More immediately, however, the psychological terrain of Dogville is complicated and expansive, and though von Trier seems perpetually prone to borrowing images and ideas from stories that have inspired him (there's some Thornton Wilder in Dogville, some Dürrenmatt, some Brecht, some Euripides, some Cinderella), his stylistic brio is enough to bring off even the repetitious or clichéd passages. It also helps that he is a whiz at casting and even better at directing actors. For a movie with such bold visual designs and high-flown rhetorical ambitions, it seems almost reactionary to say that it works because the performances are so good. But there you go. Kidman is really exceptional here, more than compensating for her frankly unbelievable turn in The Human Stain and her frankly annoying one in Cold Mountain. Much ink has been spilled over the rough treatment she got from von Trier, which I'm not inclined to doubt; at the same time, her career is proof that Kidman generates her most interesting work for directors who aren't teddy bears. Jane Campion made her audition, Stanley Kubrick kept her filming for almost two years, Baz Luhrmann left her with a broken rib and a bum knee, and who knows what von Trier got up to, besides extracting the most recent of her four best performances. (By contrast, Anthony Minghella seemed willing to hand Cold Mountain to her on a silver platter, and she seemed bored and frosted-over by all the attention.) Paul Bettany, whose career I'd thought would have drowned long ago from the overhype of the Beautiful Mind era, is disciplined and smart in telegraphing Tom's treacheries. It's very hard to play a rotten character who talks, walks, and thinks like a lamb, especially without ironizing or ridiculing the role, but Bettany pulls it off, rather terrifically.

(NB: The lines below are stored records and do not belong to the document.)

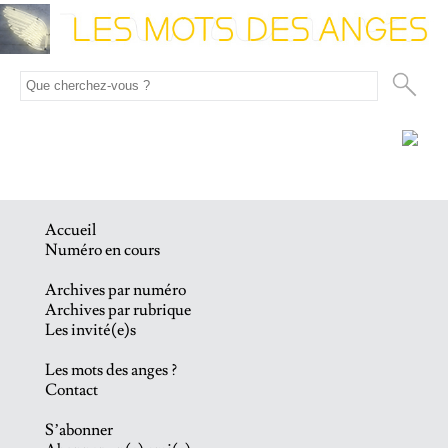
Accueil
Numéro en cours
Archives par numéro
Archives par rubrique
Les invité(e)s
Les mots des anges ?
Contact
S’abonner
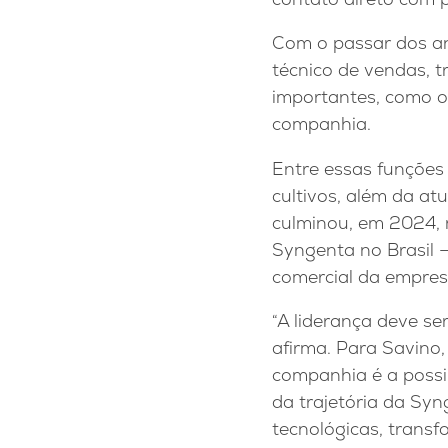
Com o passar dos an
técnico de vendas, t
importantes, como o 
companhia.
Entre essas funções
cultivos, além da at
culminou, em 2024, 
Syngenta no Brasil 
comercial da empres
“A liderança deve se
afirma. Para Savino
companhia é a possi
da trajetória da S
tecnológicas, trans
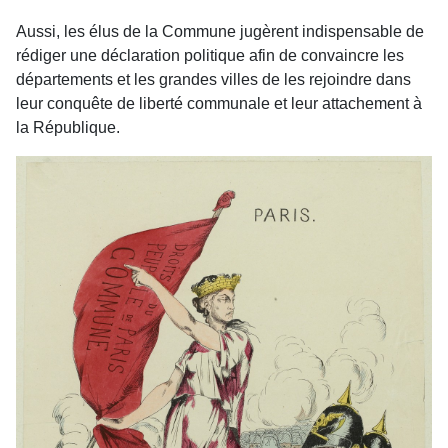
Aussi, les élus de la Commune jugèrent indispensable de
rédiger une déclaration politique afin de convaincre les
départements et les grandes villes de les rejoindre dans
leur conquête de liberté communale et leur attachement à
la République.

The surrounding ensemble is an embarrassment of riches, almost too much so, because we don't spend nearly as much time with anyone else as we might like. (In this, the cast reproduces the dichotomy wrought by the whole film: their characterizations are so mesmerically upsetting that you want to keep watching.) Blair Brown finds such exquisite, subtle mannerisms for her role as a glass-cutter's wife that we wish she caught von Trier's eye more often; Harriet Andersson, conceivably the greatest actress from the old Bergman repertory, is little more than a walk-on as Lauren Bacall's sidekick. The men do a little better, especially because the story's increasing focus on sexual exploitation gives all of them, to put it crassly, a turn in the spotlight. Stellan Skarsgård and Ben Gazzara do particularly detailed work, and James Caan, a late arrival in a pivotal role, reignites the movie.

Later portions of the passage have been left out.